I had flown into JFK from LAX late the prior night and I needed to get to a speech I was giving to an IBM audience. I had thought the speech was at the Marriott at the base of the World Trade Center. In those days I had a car and driver held over from my days in the executive ranks at Bankers Trust and Deutsche Bank. Fernando was my driver. He picked me up on time and as we headed to WTC at 7am, I realized I had forgotten my cell phone at home. As I got out at WTC 1, Fernando gave me his phone and agreed he would go back to my place to get my phone. When I got inside the WTC Marriott I was told the IBM gathering had been moved to the Marriott Marquis in Times Square.
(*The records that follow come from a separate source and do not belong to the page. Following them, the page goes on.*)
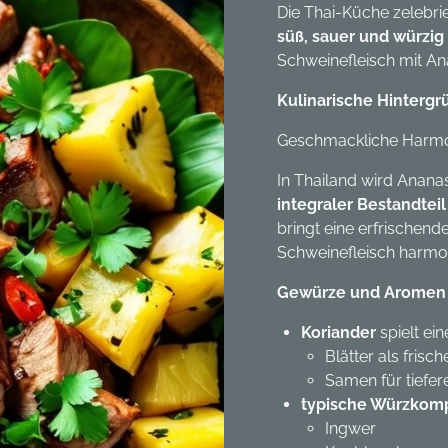
Die Thai-Küche zelebrie
süß, sauer und würzig
Schweinefleisch mit An
Kulinarische Hinterg
Geschmackliche Harm
In Thailand wird Ananas
integraler Bestandteil
bringt eine erfrischend
Schweinefleisch harmon
Gewürze und Aromen
Koriander
spielt ein
Blätter als frisc
Samen für tief
typische Würzkom
Ingwer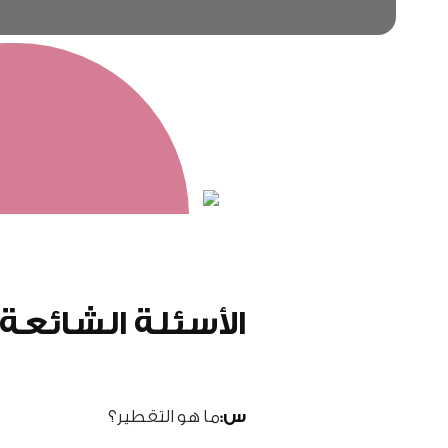
الأسئلة الشائعة
س:
ما هو التقطير؟
ج: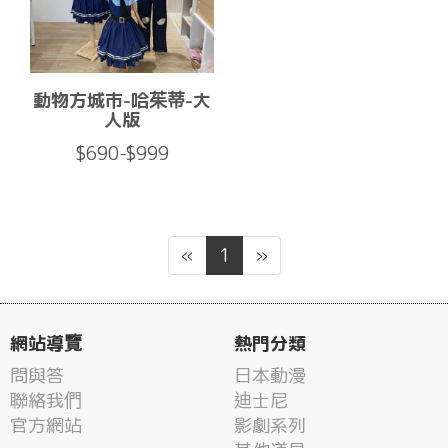
動物方城市-哈茱蒂-大
人版
$690-$999
«
1
»
網站導覽
熱門分類
問與答
日本動漫
聯絡我們
迪士尼
官方網站
影劇系列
I cursed my morning foul ups and jumped in a cab at 7:20am to head uptown.

As I was starting my speech to a full house at 9am, I knew and made reference to the first seemingly accidental plane strike on WTC 1 which had occurred at 8:46am, joking about what a mess we would have been in if IBM hadn’t shifted venues. At about 9:10am an IBM staffer stopped my speech and told the audience that a second plane had hit WTC 2 at 9:03am and that this was now being declared a terrorist attack. He also said that Times Square was being considered a secondary target and that all bridges and tunnels in and out of Manhattan were closing and that IBM was advising all its guests needed to do and go wherever they felt they needed to go.

I was still cursing my cell phone faux pas as I got to the bottom of the escalators, wondering how I would ever find Fernando. I had left a message for him on my own phone, which he had, but had no idea if he had gotten it. It was at that moment that I saw one car in the Marriott Marquis drive-through, which was my Lincoln Navigator with Fernando patiently waiting for me. As I got in, Fernando and I swapped phones and he said. “Where to now, boss?” After telling him that he was free to go home to his family if he needed to, he said he preferred to stay with me and the crossings were closed anyway. So I said we needed to head south to find son Thomas, who was in First Grade at Little Red in the West Village. First we stopped to fill up with gas. Then we stopped for water bottles and an armful of subway Sandwiches. The last prep stop was at a Citibank where I took out $2,000 in cash. Our mission was to find Thomas, who was being taken here and there by his mother, who was determined to make it just another day for him.

That was a helluva a day for both Kim and me. Neither of us personally knew anyone who died in the tragedy though there were thousands of stories in the naked city. When we see that annual memorial light-stairway to heaven at Ground Zero, we remember all the price paid to buy that stairway to heaven. It is hard to believe that wasn’t just yesterday. The closer we get to heaven, the brighter that stairway shines in remembrance for us.